Work as in your magma examples but in the general case. Think of the generators of the free algebra $F_m$ with $m$-generators as variable symbols $x_1,\ldots,x_m$. Then we can think of morphisms $F_m \to F_n$ as variable substitutions $\{x_1 \mapsto t_1,\ldots,x_m \mapsto t_m\}$, where $t_1,\ldots,t_m$ are terms involving the $n$-variable symbols $y_1,\ldots,y_n$ from $F_n$.

Given a parallel pair $$\sigma =\{x_1 \mapsto s_1,\ldots,x_m \mapsto s_m\}, \tau =\{x_1 \mapsto t_1,\ldots,x_m \mapsto t_m\}:F_m \rightrightarrows F_n,$$ and a $$\upsilon = \{y_1 \mapsto u_1,\ldots,y_n \to u_n\}:F_n \to F_k,$$ we have $\upsilon\circ\sigma = \upsilon\circ\tau$ precisely if $s_1^\upsilon = t_1^\upsilon,\ldots,s_k^\upsilon = t_k^\upsilon$ (where I use superscripts to denote the application of a substitution to a term). In other words, when the substitution $\upsilon$ is a unifier for the unification problem $\{s_1 \doteq t_1,\ldots,s_k \doteq t_k\}$.

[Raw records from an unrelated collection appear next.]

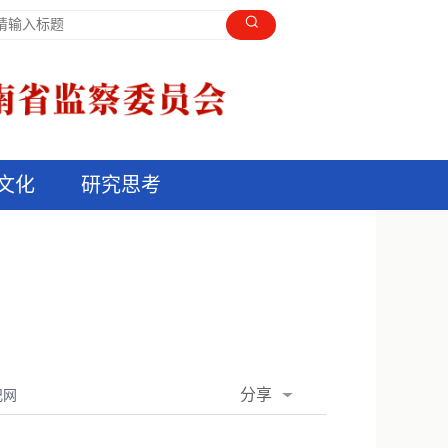
文化
研究思考
分享
纪网
QQ空间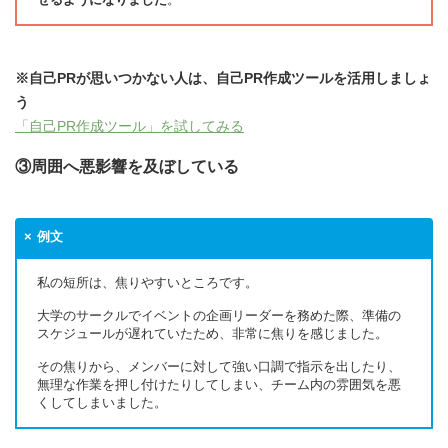
※自己PRが思いつかない人は、自己PR作成ツールを活用しましょ
う
「自己PR作成ツール」を試してみる
③周囲へ悪影響を及ぼしている
例文
私の短所は、焦りやすいところです。
大学のサークルでイベントの企画リーダーを務めた際、準備の
スケジュールが遅れていたため、非常に焦りを感じました。
その焦りから、メンバーに対して強い口調で指示を出したり、
無理な作業を押し付けたりしてしまい、チーム内の雰囲気を悪
くしてしまいました。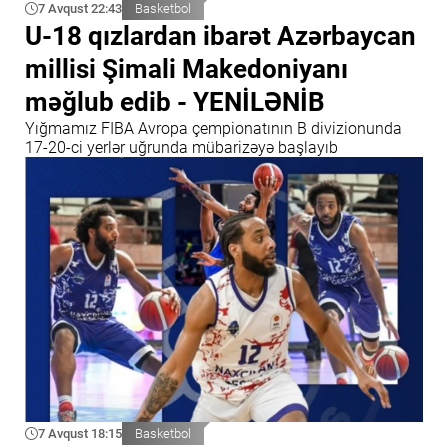
7 Avqust 22:43
Basketbol
U-18 qızlardan ibarət Azərbaycan
millisi Şimali Makedoniyanı
məğlub edib - YENİLƏNİB
Yığmamız FIBA Avropa çempionatının B divizionunda
17-20-ci yerlər uğrunda mübarizəyə başlayıb
7 Avqust 18:15
Basketbol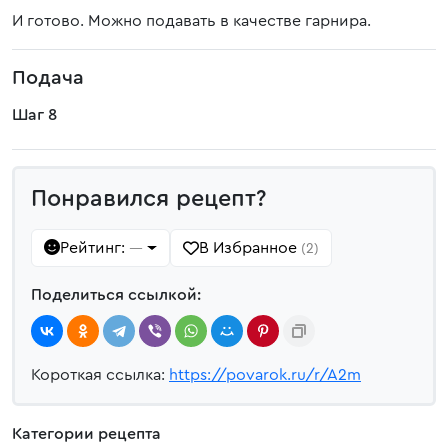
И готово. Можно подавать в качестве гарнира.
Подача
Шаг 8
Понравился рецепт?
Рейтинг:
В Избранное
—
(2)
Поделиться ссылкой:
Короткая ссылка:
https://povarok.ru/r/A2m
Категории рецепта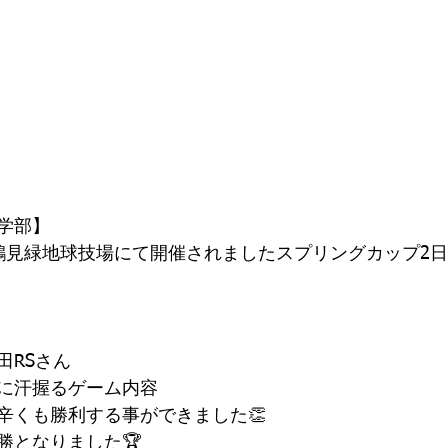
学部】
鶴見緑地球技場にて開催されましたスプリングカップ2
田RSさん
に汗握るゲーム内容
辛くも勝利する事ができました👏
勝となりました🏆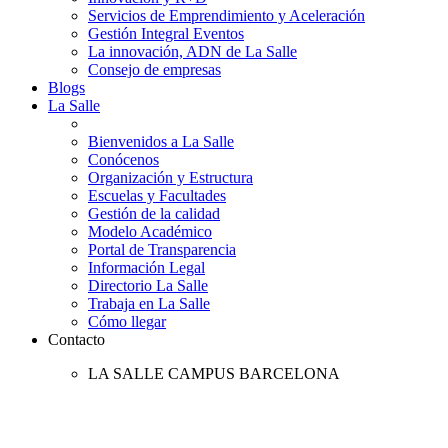
Servicios de Emprendimiento y Aceleración
Gestión Integral Eventos
La innovación, ADN de La Salle
Consejo de empresas
Blogs
La Salle
Bienvenidos a La Salle
Conócenos
Organización y Estructura
Escuelas y Facultades
Gestión de la calidad
Modelo Académico
Portal de Transparencia
Información Legal
Directorio La Salle
Trabaja en La Salle
Cómo llegar
Contacto
LA SALLE CAMPUS BARCELONA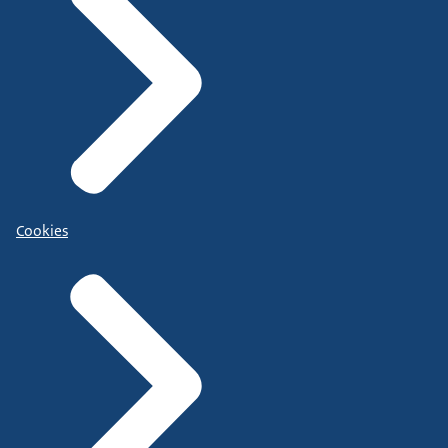
Cookies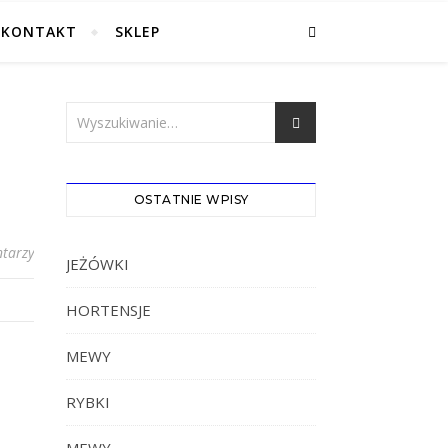
KONTAKT
SKLEP
OSTATNIE WPISY
tarzy
JEŻÓWKI
HORTENSJE
MEWY
RYBKI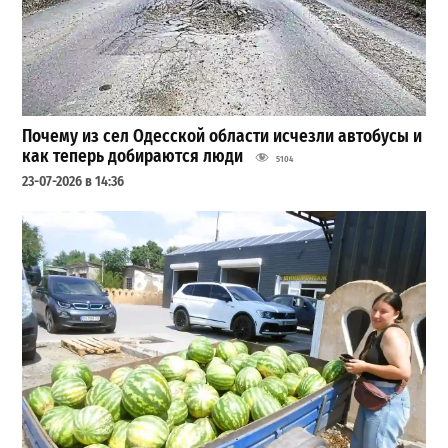
Почему из сел Одесской области исчезли автобусы и
как теперь добираются люди
5104
23-07-2026 в 14:36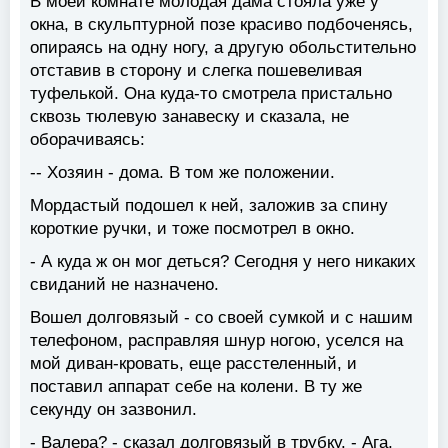
В моей комнате молодая дама стояла уже у
окна, в скульптурной позе красиво подбоченясь,
опираясь на одну ногу, а другую обольстительно
отставив в сторону и слегка пошевеливая
туфелькой. Она куда-то смотрела пристально
сквозь тюлевую занавеску и сказала, не
оборачиваясь:
-- Хозяин - дома. В том же положении.
Мордастый подошел к ней, заложив за спину
короткие ручки, и тоже посмотрел в окно.
- А куда ж он мог деться? Сегодня у него никаких
свиданий не назначено.
Вошел долговязый - со своей сумкой и с нашим
телефоном, расправляя шнур ногою, уселся на
мой диван-кровать, еще расстеленный, и
поставил аппарат себе на колени. В ту же
секунду он зазвонил.
- Валера? - сказал долговязый в трубку. - Ага,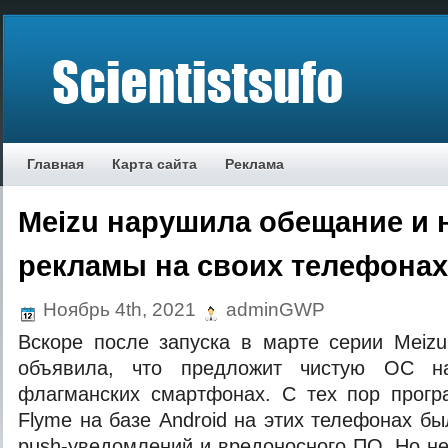
Главная
Карта сайта
Реклама
Meizu нарушила обещание и 
рекламы на своих телефонах
Ноябрь 4th, 2021
adminGWP
Вскоре после запуска в марте серии Meiz
объявила, что предложит чистую ОС н
флагманских смартфонах. С тех пор прогр
Flyme на базе Android на этих телефонах б
push-уведомлений и вредоносного ПО. Но н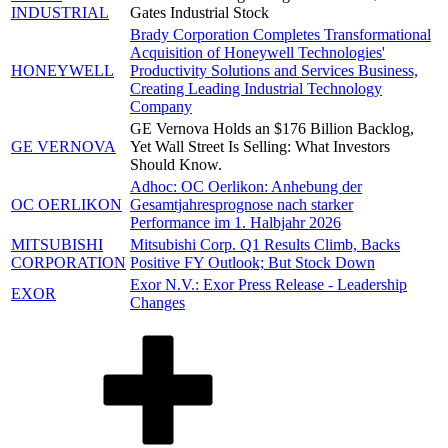
INDUSTRIAL
Gates Industrial Stock
Brady Corporation Completes Transformational
Acquisition of Honeywell Technologies'
HONEYWELL
Productivity Solutions and Services Business,
Creating Leading Industrial Technology
Company
GE Vernova Holds an $176 Billion Backlog,
GE VERNOVA
Yet Wall Street Is Selling: What Investors
Should Know.
Adhoc: OC Oerlikon: Anhebung der
OC OERLIKON
Gesamtjahresprognose nach starker
Performance im 1. Halbjahr 2026
MITSUBISHI
Mitsubishi Corp. Q1 Results Climb, Backs
CORPORATION
Positive FY Outlook; But Stock Down
Exor N.V.: Exor Press Release - Leadership
EXOR
Changes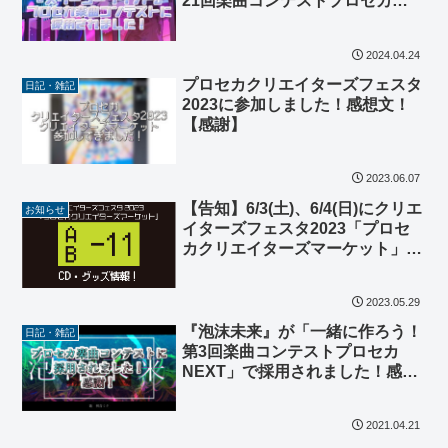
21回楽曲コンテストプロセカ
NEXT」で採用されました！感
謝！
2024.04.24
プロセカクリエイターズフェスタ
日記・雑記
2023に参加しました！感想文！
【感謝】
2023.06.07
【告知】6/3(土)、6/4(日)にクリエ
お知らせ
イターズフェスタ2023「プロセ
カクリエイターズマーケット」に
サークル参加します！新作グッズ
情報！【A(B)-11】
2023.05.29
『泡沫未来』が「一緒に作ろう！
日記・雑記
第3回楽曲コンテストプロセカ
NEXT」で採用されました！感
謝！
2021.04.21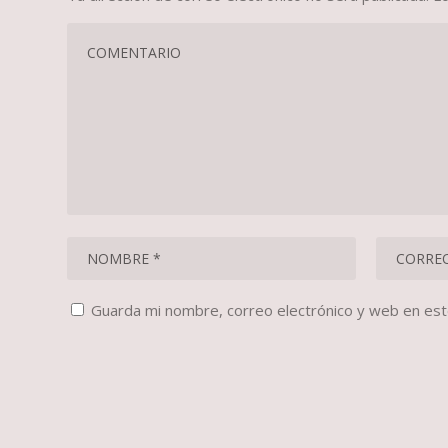
Guarda mi nombre, correo electrónico y web en es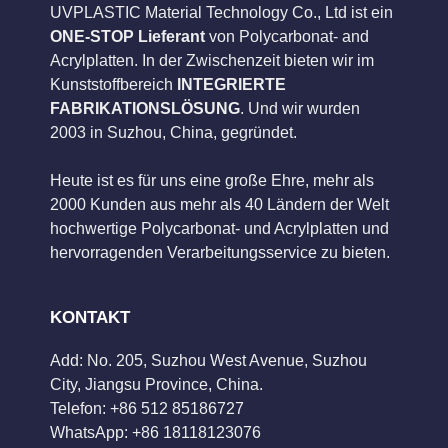
UVPLASTIC Material Technology Co., Ltd ist ein
ONE-STOP Lieferant
von Polycarbonat- and
Acrylplatten. In der Zwischenzeit bieten wir im
Kunststoffbereich
INTEGRIERTE
FABRIKATIONSLÖSUNG
. Und wir wurden
2003 in Suzhou, China, gegründet.
Heute ist es für uns eine große Ehre, mehr als
2000 Kunden aus mehr als 40 Ländern der Welt
hochwertige Polycarbonat- und Acrylplatten und
hervorragenden Verarbeitungsservice zu bieten.
KONTAKT
Add: No. 205, Suzhou West Avenue, Suzhou
City, Jiangsu Province, China.
Telefon: +86 512 85186727
WhatsApp: +86 18118123076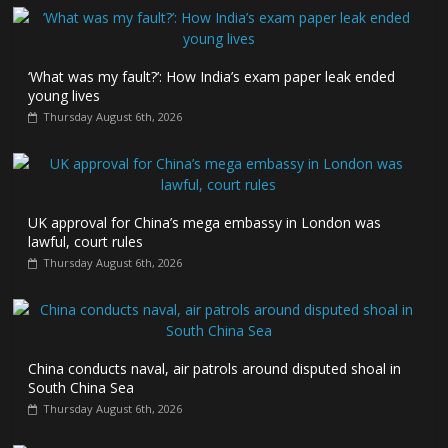
‘What was my fault?’: How India’s exam paper leak ended
young lives
Thursday August 6th, 2026
UK approval for China’s mega embassy in London was
lawful, court rules
Thursday August 6th, 2026
China conducts naval, air patrols around disputed shoal in
South China Sea
Thursday August 6th, 2026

It was shown by J. A. Robinson that if the unification problem $\{s_1 \doteq t_1,\ldots,s_k \doteq t_k\}$ has a unifier, then it has a most general unifier $\nu$ in the sense that any other unifier is obtained from $\nu$ by applying a further substitution on top of it. Translating back into the language of category, this means that this $\nu$ is a coequalizer for the parallel pair $\sigma,\tau:F_m \rightrightarrows F_n$. Robinson privided an algorithm to decide whether a unifier exists and to find a most general unifier if there is one. A much more efficient algorithm was later found by Martelli and Montanari.

In response to your final query, yes, there are some non-free theories that allow unification; see Baader and Snyder for some common examples.

Robinson, J. A., A machine-oriented logic based on the resolution principle, J. Assoc. Comput. Mach. 12, 23-41 (1965). ZBL0139.12303.

Martelli, Alberto; Montanari, Ugo, An efficient unification algorithm, ACM Trans. Program. Lang. Syst. 4, 258-282 (1982). ZBL0478.68093.

Baader, Franz; Snyder, Wayne, Unification theory, Robinson, Alan (ed.) et al., Handbook of automated reasoning. In 2 vols. Amsterdam: North-Holland/ Elsevier; 0-444-50812-0 (vol. 2); 0-444-50813-9 (set)). 445-533 (2001). ZBL1011.68126.